What to produce - Take from the entries below the stretch from the line with "LXR máriatövis komplex kapszula 60 db" through the line with "Keine Kategorien", and return it exactly, leaving the pictures out.

☆ ☆ ☆ ☆ ☆ ☆ ☆

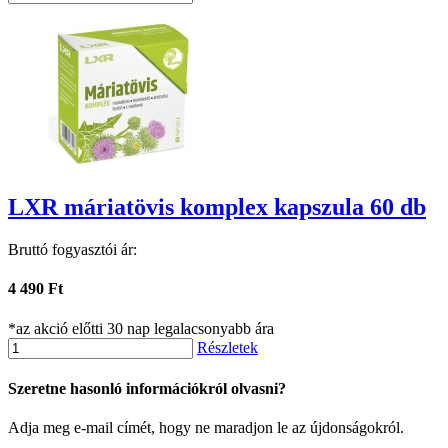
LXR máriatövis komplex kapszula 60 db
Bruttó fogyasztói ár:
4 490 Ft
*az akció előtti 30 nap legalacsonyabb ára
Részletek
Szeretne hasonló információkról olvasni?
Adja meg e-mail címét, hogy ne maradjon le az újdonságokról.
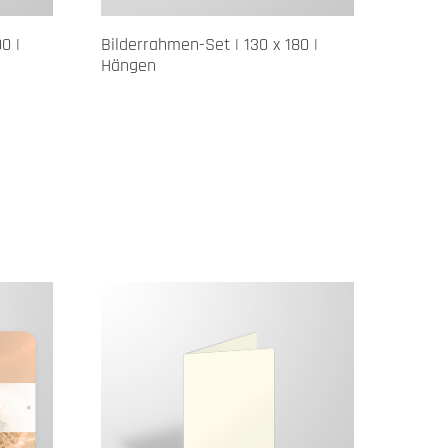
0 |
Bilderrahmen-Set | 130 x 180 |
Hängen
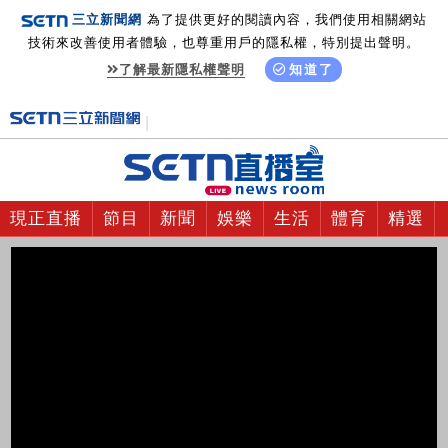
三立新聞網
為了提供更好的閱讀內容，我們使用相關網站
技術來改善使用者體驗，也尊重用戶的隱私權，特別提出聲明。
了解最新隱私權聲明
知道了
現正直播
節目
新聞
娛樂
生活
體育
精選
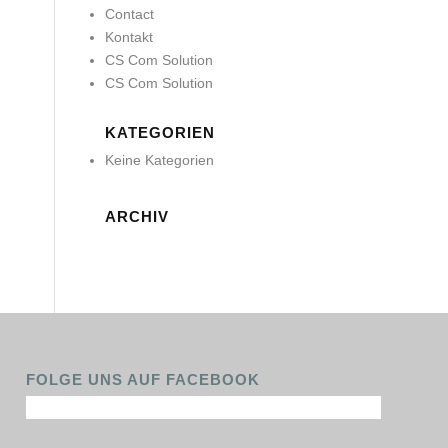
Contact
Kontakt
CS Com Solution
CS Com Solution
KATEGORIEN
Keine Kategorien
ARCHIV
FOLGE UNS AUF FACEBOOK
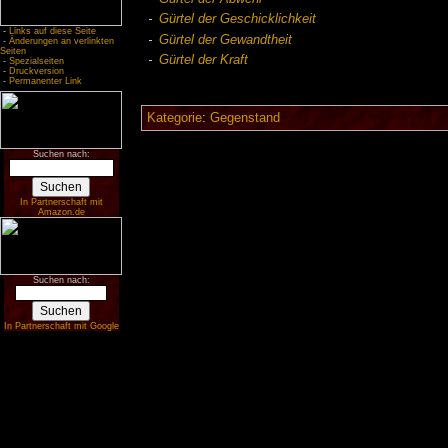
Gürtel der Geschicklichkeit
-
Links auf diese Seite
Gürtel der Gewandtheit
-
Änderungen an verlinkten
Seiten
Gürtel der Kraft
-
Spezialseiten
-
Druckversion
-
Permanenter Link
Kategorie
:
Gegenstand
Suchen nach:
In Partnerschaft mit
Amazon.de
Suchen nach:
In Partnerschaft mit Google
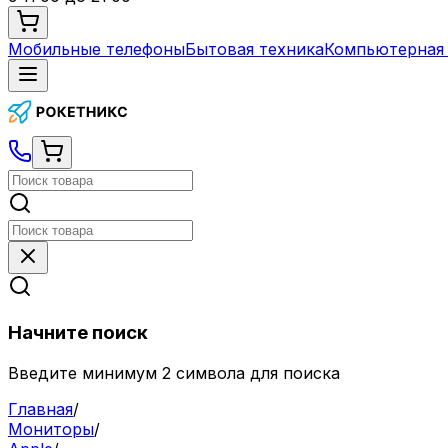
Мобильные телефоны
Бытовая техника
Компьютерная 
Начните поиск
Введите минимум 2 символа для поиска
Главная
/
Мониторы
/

☆ ☆ ☆ ☆ ☆ ☆ ☆

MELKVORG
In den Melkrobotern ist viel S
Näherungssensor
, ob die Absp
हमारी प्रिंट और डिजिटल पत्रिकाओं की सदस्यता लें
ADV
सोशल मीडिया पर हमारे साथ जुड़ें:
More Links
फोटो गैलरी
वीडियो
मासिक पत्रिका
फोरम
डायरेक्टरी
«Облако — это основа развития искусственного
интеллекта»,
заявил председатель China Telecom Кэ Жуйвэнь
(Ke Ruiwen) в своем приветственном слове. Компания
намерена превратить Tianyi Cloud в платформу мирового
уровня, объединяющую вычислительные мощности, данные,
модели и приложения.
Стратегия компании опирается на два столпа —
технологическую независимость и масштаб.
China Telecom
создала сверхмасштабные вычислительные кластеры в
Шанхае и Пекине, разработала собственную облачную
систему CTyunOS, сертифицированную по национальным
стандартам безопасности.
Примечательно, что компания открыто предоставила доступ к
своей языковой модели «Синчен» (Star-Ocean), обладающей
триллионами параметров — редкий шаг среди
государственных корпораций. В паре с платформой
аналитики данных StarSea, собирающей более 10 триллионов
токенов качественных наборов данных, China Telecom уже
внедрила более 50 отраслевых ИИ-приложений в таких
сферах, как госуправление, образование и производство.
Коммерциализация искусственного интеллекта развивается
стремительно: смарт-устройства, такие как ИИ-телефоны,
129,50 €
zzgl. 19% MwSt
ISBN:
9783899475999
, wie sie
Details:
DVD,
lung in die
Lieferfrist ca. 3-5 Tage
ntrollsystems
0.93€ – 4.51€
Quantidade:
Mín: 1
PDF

☆ ☆ ☆ ☆ ☆ ☆ ☆

Your response -
LXR máriatövis komplex kapszula 60 db
Bruttó fogyasztói ár:
4 490 Ft
*az akció előtti 30 nap legalacsonyabb ára
Részletek
Szeretne hasonló információkról olvasni?
Adja meg e-mail címét, hogy ne maradjon le az újdonságokról.
0 |
Bilderrahmen-Set | 130 x 180 |
Hängen
三立新聞網
為了提供更好的閱讀內容，我們使用相關網站
技術來改善使用者體驗，也尊重用戶的隱私權，特別提出聲明。
了解最新隱私權聲明
知道了
現正直播
節目
新聞
娛樂
生活
體育
精選
Contact
Kontakt
CS Com Solution
CS Com Solution
KATEGORIEN
Keine Kategorien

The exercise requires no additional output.